Um intervalo de duas décadas separa a atual retrospectiva de Seydou Keïta (1921-2001), no Instituto Moreira Salles (IMS-SP), de duas importantes participações suas em mostras no Brasil, em 1998. Naquele ano, o fotógrafo malinês – reconhecido no início dos anos 1990 por uma valiosa produção de retratos em estúdio do período que antecedeu a independência no país, em 1960, – foi um dos artistas da 24ª Bienal de São Paulo, histórica edição dedicada à Antropofagia, e da mostra África por ela mesma, na Pinacoteca do Estado. Quatro anos antes, Keïta havia realizado uma grande exposição na Fundação Cartier, em Paris – contribuição decisiva para sua consagração tardia, processo que ecoava também na cena institucional brasileira.
Apesar da importância dos eventos e do reconhecimento global naquele período, a obra de Keïta não despertou um particular interesse no Brasil. Na cobertura da imprensa sobre a Bienal da Antropofagia, seu nome aparece como uma breve menção entre os artistas incluídos no núcleo Roteiros da África, parte do segmento criado pelo curador Paulo Herkenhoff para abordar uma produção internacional descentralizada, com sete eixos temáticos. Embora o pós-colonialismo fosse uma das vertentes teóricas daquela edição, as discussões sobre a arte de matriz africana e o diálogo com uma produção afro-brasileira só iriam reverberar por aqui muitos anos depois.
Forma estigmatizada
Uma reportagem publicada na revista da Folha de São Paulo naquela época sobre a coletiva na Pinacoteca traz indícios interessantes da forma estigmatizada como o assunto ainda era tratado. Com o título “Você conhece a África?” e ilustrada com uma foto de Keïta, a matéria aparece em uma seção com o nome de “Plural”, ao lado uma coluna “GLS”. A aproximação de assuntos tão distintos pelo viés da diversidade já seria questionável. Mais surpreendente, no entanto, são os anúncios eróticos que cercam a página do texto sobre a exposição – uma edição que no mínimo não leva em conta o histórico de erotização e fetichismo da cultura africana e o risco de se associar os dois temas.
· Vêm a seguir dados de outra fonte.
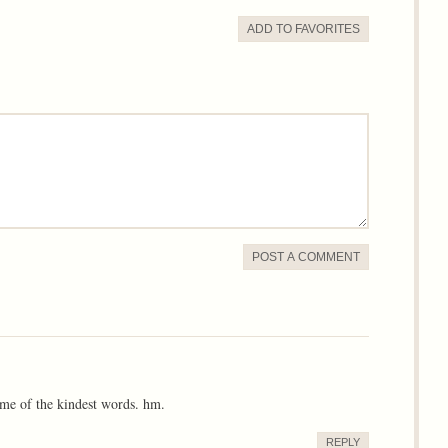
ADD TO
FAVORITE
S
POST A COMMENT
me of the kindest words. hm.
REPLY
Exatos 20 anos mais tarde, abordagens incautas como essa talvez pareçam impensáveis, especialmente quando os debates sobre questões raciais e a matriz cultural africana na arte brasileira se inseriram nos discursos institucionais. Embora a obra de Seydou Keïta não se encaixe na discussão associada a um contexto brasileiro, é interessante observar que sua retrospectiva acontece junto ao calendário do Masp com uma extensa programação anual dedicada aos intercâmbios afro-atlânticos. E no momento em que o CCBB exibe a mostra itinerante Ex Africa, com a produção de 18 artistas contemporâneos do continente e dois afro-brasileiros.